**GOAL OF THE EXERCISE**
Reproduce the entire listing exactly as written, apart from its pictures.

**LISTED RECORDS**
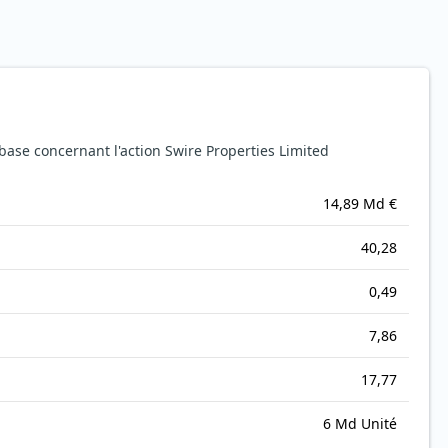
ase concernant l'action Swire Properties Limited
14,89 Md €
40,28
0,49
7,86
17,77
6 Md Unité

**RESPONSE AREA**
ase concernant l'action Swire Properties Limited
14,89 Md €
40,28
0,49
7,86
17,77
6 Md Unité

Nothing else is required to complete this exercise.